If Chomsky is right (and I think he is), what are the implications of advancing deep learning research? After all, there is nothing magical about the human brain. It’s just a physical structure made up of atoms, and therefore it is quite rational to believe that at some point in the future we will be able to create an artificial version of the brain capable of generalized intelligence. With that said, modern ANNs only offer a simulacrum of this kind of cognition, and by Chomsky’s logic, we won’t reach this next frontier without first deepening our understanding of how organic neural networks work.

Moral relativism

The ethical application of AI is a major problem in today’s data scientists, but at times it can seem vague and subjective in another specific area. Chomsky’s work not only provides a unique technical perspective on the future of deep learning; universal grammar also has profound moral implications, since language is how we talk about and interpret the world. For example, Chomsky believes that the aforementioned innate neural structures exclude moral relativism and that there must be universal moral constraints. There are many different varieties of moral relativism, but the basic principle is that there can be no objective basis for ethical definitions. Moral relativists argue that while we may deeply believe in statements such as “slavery is immoral,” we have no empirical way to prove it to those who disagree with us, since any proof will necessarily be based on value judgments, and our values in ultimately exogenous and determined by culture and experience.
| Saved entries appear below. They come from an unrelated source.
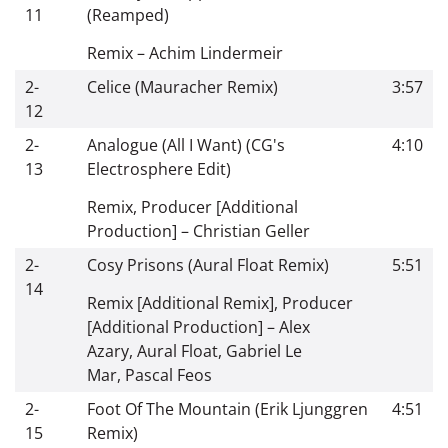
11
(Reamped)
Remix
–
Achim Lindermeir
2-
Celice (Mauracher Remix)
3:57
12
2-
Analogue (All I Want) (CG's
4:10
13
Electrosphere Edit)
Remix, Producer [Additional
Production]
–
Christian Geller
2-
Cosy Prisons (Aural Float Remix)
5:51
14
Remix [Additional Remix], Producer
[Additional Production]
–
Alex
Azary
,
Aural Float
,
Gabriel Le
Mar
,
Pascal Feos
2-
Foot Of The Mountain (Erik Ljunggren
4:51
15
Remix)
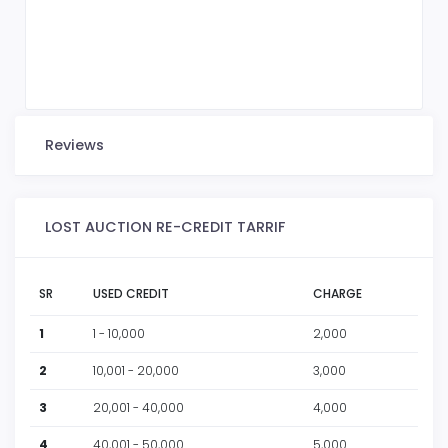
Reviews
LOST AUCTION RE-CREDIT TARRIF
SR
USED CREDIT
CHARGE
1
1 - 10,000
2,000
2
10,001 - 20,000
3,000
3
20,001 - 40,000
4,000
4
40,001 - 50,000
5,000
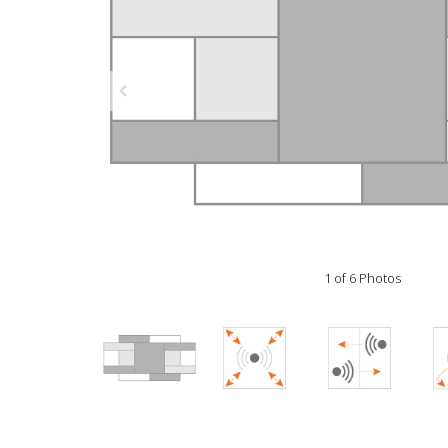
1 of 6 Photos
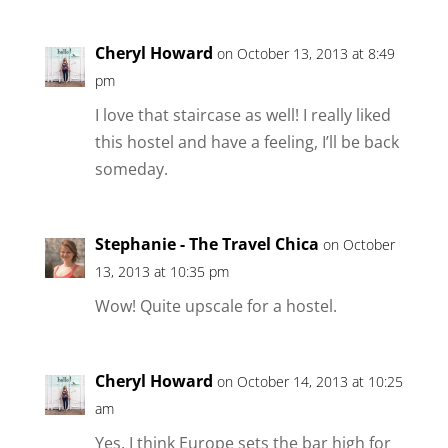
Cheryl Howard
on October 13, 2013 at 8:49
pm
I love that staircase as well! I really liked
this hostel and have a feeling, I’ll be back
someday.
Stephanie - The Travel Chica
on October
13, 2013 at 10:35 pm
Wow! Quite upscale for a hostel.
Cheryl Howard
on October 14, 2013 at 10:25
am
Yes, I think Europe sets the bar high for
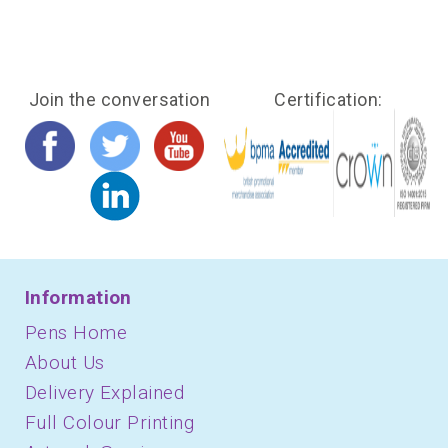
Join the conversation
Certification:
Information
Pens Home
About Us
Delivery Explained
Full Colour Printing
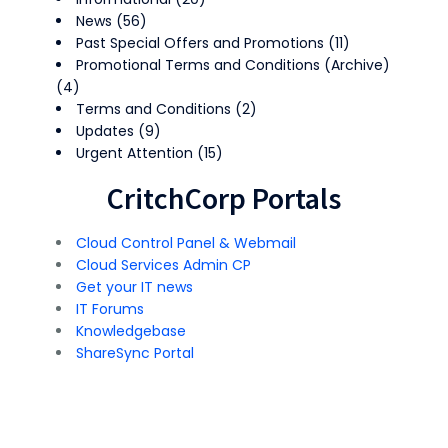
News
(56)
Past Special Offers and Promotions
(11)
Promotional Terms and Conditions (Archive)
(4)
Terms and Conditions
(2)
Updates
(9)
Urgent Attention
(15)
CritchCorp Portals
Cloud Control Panel & Webmail
Cloud Services Admin CP
Get your IT news
IT Forums
Knowledgebase
ShareSync Portal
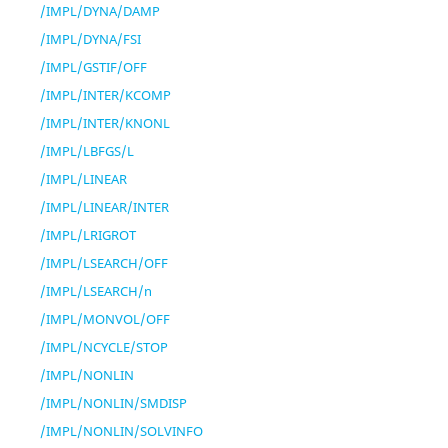
/IMPL/DYNA/DAMP
/IMPL/DYNA/FSI
/IMPL/GSTIF/OFF
/IMPL/INTER/KCOMP
/IMPL/INTER/KNONL
/IMPL/LBFGS/L
/IMPL/LINEAR
/IMPL/LINEAR/INTER
/IMPL/LRIGROT
/IMPL/LSEARCH/OFF
/IMPL/LSEARCH/n
/IMPL/MONVOL/OFF
/IMPL/NCYCLE/STOP
/IMPL/NONLIN
/IMPL/NONLIN/SMDISP
/IMPL/NONLIN/SOLVINFO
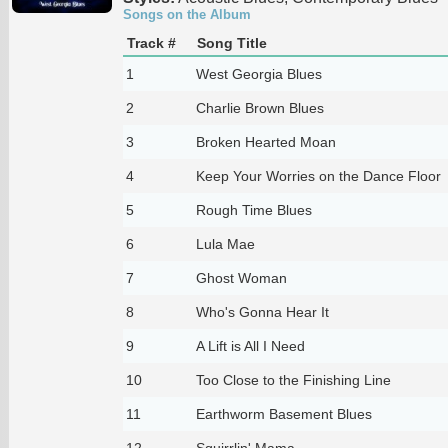
Songs on the Album
Track #
Song Title
1
West Georgia Blues
2
Charlie Brown Blues
3
Broken Hearted Moan
4
Keep Your Worries on the Dance Floor
5
Rough Time Blues
6
Lula Mae
7
Ghost Woman
8
Who's Gonna Hear It
9
A Lift is All I Need
10
Too Close to the Finishing Line
11
Earthworm Basement Blues
12
Squirrlin' Mama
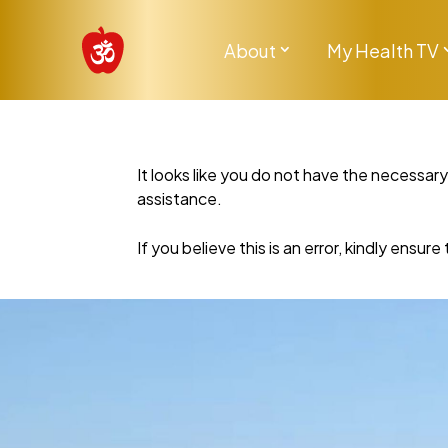
About
My Health TV
It looks like you do not have the necessar
assistance.
If you believe this is an error, kindly ensu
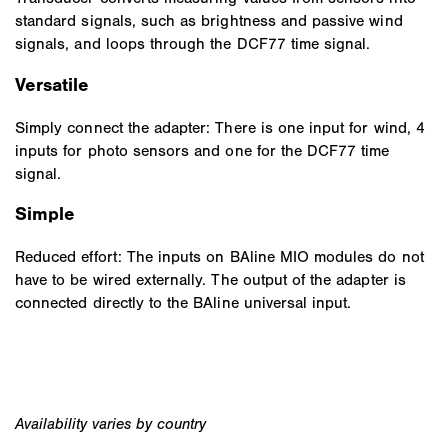
standard signals, such as brightness and passive wind
signals, and loops through the DCF77 time signal.
Versatile
Simply connect the adapter: There is one input for wind, 4
inputs for photo sensors and one for the DCF77 time
signal.
Simple
Reduced effort: The inputs on BAline MIO modules do not
have to be wired externally. The output of the adapter is
connected directly to the BAline universal input.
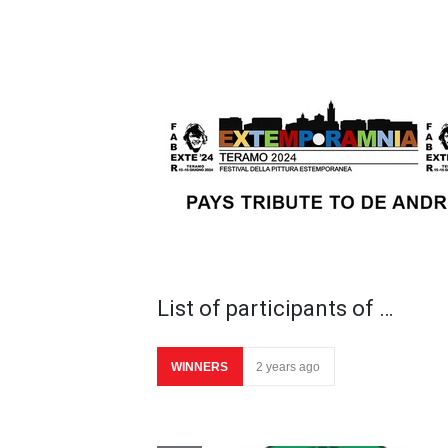
List of participants of …
WINNERS
2 years ago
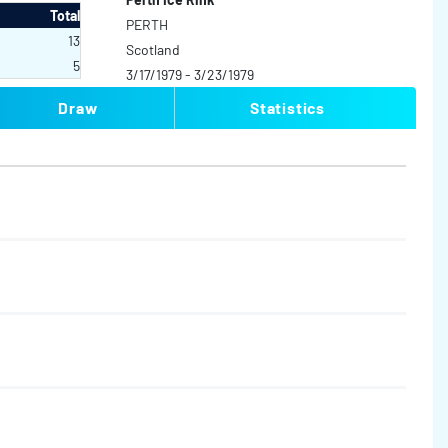
Total
PERTH
13
Scotland
5
3/17/1979 - 3/23/1979
Draw
Statistics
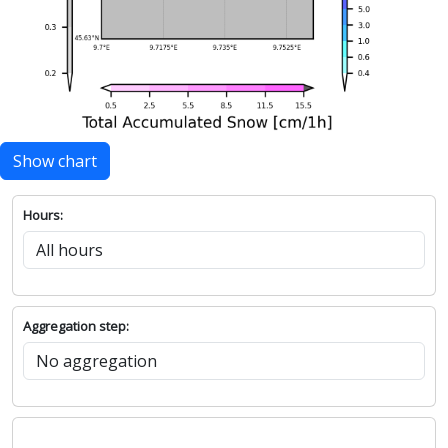
Show chart
Hours:
Aggregation step:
Chomsky argues that morality manifests itself in the brain and is therefore, by definition, a biological system. All biological systems have variations (natural and due to different stimuli), but these variations also have limits. Consider the human visual system: experiments have shown that it has some flexibility and is shaped by experience (especially in early childhood). By varying the data entering the human visual system, one can literally change the distribution of receptors and thereby change the way a person perceives horizontal and vertical lines. What you cannot do is turn the human eye into an insect eye, or let someone see X-rays. According to Chomsky, biological systems (including morality) can vary widely, but not infinitely. He goes on to say that even if you believe that our morality comes entirely from culture, you still need to acquire that culture in the same way that you acquire any system (as a result of innate cognitive structures that are universal).
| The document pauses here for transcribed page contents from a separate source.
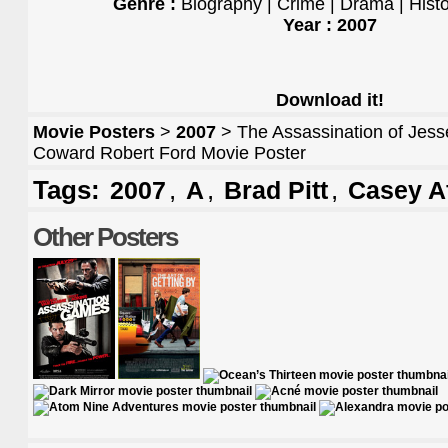
Genre :
Biography | Crime | Drama | Hist
Year : 2007
Download it!
Movie Posters
>
2007
> The Assassination of Jess
Coward Robert Ford Movie Poster
Tags:
,
,
,
2007
A
Brad Pitt
Casey A
Other Posters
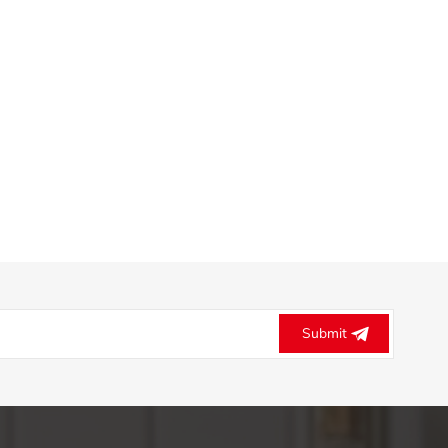
Submit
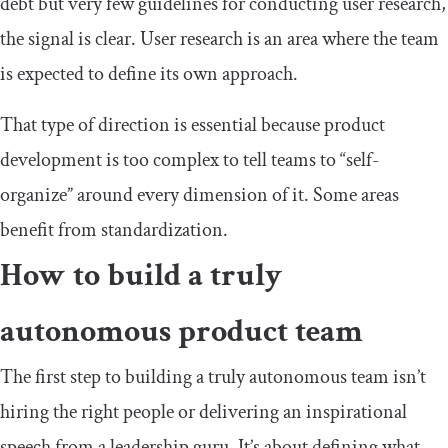
debt but very few guidelines for conducting user research,
the signal is clear. User research is an area where the team
is expected to define its own approach.
That type of direction is essential because product
development is too complex to tell teams to “self-
organize” around every dimension of it. Some areas
benefit from standardization.
How to build a truly
autonomous product team
The first step to building a truly autonomous team isn’t
hiring the right people or delivering an inspirational
speech from a leadership guru. It’s about defining what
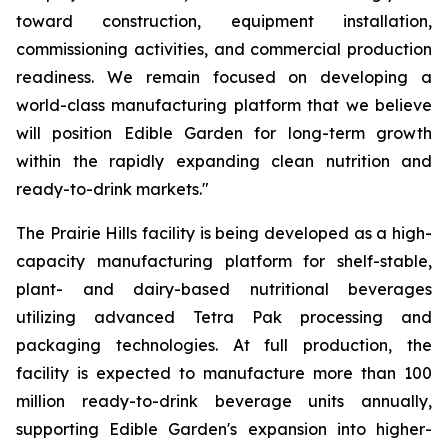
toward construction, equipment installation,
commissioning activities, and commercial production
readiness. We remain focused on developing a
world-class manufacturing platform that we believe
will position Edible Garden for long-term growth
within the rapidly expanding clean nutrition and
ready-to-drink markets."
The Prairie Hills facility is being developed as a high-
capacity manufacturing platform for shelf-stable,
plant- and dairy-based nutritional beverages
utilizing advanced Tetra Pak processing and
packaging technologies. At full production, the
facility is expected to manufacture more than 100
million ready-to-drink beverage units annually,
supporting Edible Garden's expansion into higher-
My first addition to what has been said in this article is this: if we assume that morality is simply a consequence of “fusion” (or something equally primitive), then while this may impose theoretical limits, my intuition is that that our morality can change so wildly that it is almost impossible to make universal judgments. Chomsky has debated in the past about how moral progress appears to follow certain trends (e.g., accepting differences, abandoning oppression, etc.), but I struggle to understand how these broad trends will consistently emerge from such simple atomic cognitive structures. When I spoke to the professor about this, he argued that this view is illusory and that when we do not understand things, they seem more varied and complex than they really are. He gave an example of the deviation observed in the skeletons of animal bodies after the Cambrian explosion. Just 60 years ago, the prevailing view in biology was that organisms change so much that each of them must be studied individually, but now we know that this is completely wrong and that the genetic differences between species are quite small. Variations in complex purchased systems should be minimal, otherwise we would not be able to acquire them.